As the home of the skyscraper, New York’s past with tall buildings is long and storied. One that is often forgotten is that of the Latting Observatory Tower, which reigned as New York’s tallest from 1853-1856.
The Latting Observatory
The tower, primarily made of wood and braced by iron, rose to 315 feet. The Latting Observatory was built as part of the 1853 Exhibition of Industry of All Nations, and was adjacent to the also-destroyed Crystal Palace. Located across the street from Bryant Park, the observatory provided New Yorkers with the city’s first legitimate observation platforms.
Painting of New York from the top of the Latting Observatory by Benjamin Franklin, Jr.

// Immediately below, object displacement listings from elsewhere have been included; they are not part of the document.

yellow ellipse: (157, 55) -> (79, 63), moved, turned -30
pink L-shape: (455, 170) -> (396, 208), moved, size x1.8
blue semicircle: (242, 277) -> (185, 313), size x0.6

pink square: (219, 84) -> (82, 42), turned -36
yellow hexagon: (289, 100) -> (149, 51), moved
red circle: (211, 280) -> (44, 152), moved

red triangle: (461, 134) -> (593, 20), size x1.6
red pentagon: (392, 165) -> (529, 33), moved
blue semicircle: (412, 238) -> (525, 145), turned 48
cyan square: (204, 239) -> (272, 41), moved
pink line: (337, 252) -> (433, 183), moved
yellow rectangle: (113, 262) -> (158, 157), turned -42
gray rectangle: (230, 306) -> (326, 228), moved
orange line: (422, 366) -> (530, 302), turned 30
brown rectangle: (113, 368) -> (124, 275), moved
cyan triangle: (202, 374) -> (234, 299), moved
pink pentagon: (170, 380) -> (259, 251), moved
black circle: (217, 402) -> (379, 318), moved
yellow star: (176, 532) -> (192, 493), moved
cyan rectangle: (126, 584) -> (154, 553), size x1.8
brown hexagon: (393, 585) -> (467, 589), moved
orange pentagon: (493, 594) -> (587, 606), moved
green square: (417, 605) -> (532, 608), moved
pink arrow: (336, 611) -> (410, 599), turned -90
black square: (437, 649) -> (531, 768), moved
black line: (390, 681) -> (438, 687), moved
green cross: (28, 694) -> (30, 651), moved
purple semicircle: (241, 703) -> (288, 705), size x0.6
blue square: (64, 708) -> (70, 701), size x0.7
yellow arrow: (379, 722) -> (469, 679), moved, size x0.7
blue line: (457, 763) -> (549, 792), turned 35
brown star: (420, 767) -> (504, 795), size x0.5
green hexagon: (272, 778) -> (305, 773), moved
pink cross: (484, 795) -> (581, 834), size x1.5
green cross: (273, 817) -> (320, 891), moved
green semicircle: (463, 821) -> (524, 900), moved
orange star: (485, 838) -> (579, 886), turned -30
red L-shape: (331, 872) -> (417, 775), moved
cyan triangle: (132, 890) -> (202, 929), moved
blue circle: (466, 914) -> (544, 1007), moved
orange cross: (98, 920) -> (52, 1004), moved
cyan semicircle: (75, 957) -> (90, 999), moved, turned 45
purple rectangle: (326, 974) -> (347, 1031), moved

Unfortunately for New Yorkers, the tower burned down in 1856 as a fire from a nearby shop spread through the neighborhood. The tower’s short-lived position as the tallest in the city was unrivaled for many decades, only topped in 1890 by the construction of the twenty-story New York World Building. Sadly, the World Building was also destroyed, although it was by demolition rather than fire.
While it’s unfortunate that such a significant part of New York’s vertical history has been lost, it’s even more disappointing to see the Latting Observatory all but forgotten in the city’s history books. Although its time at the top was brief, the structure was definitely innovative, and even bears a slight resemblance to the Eiffel Tower, built fifty years later.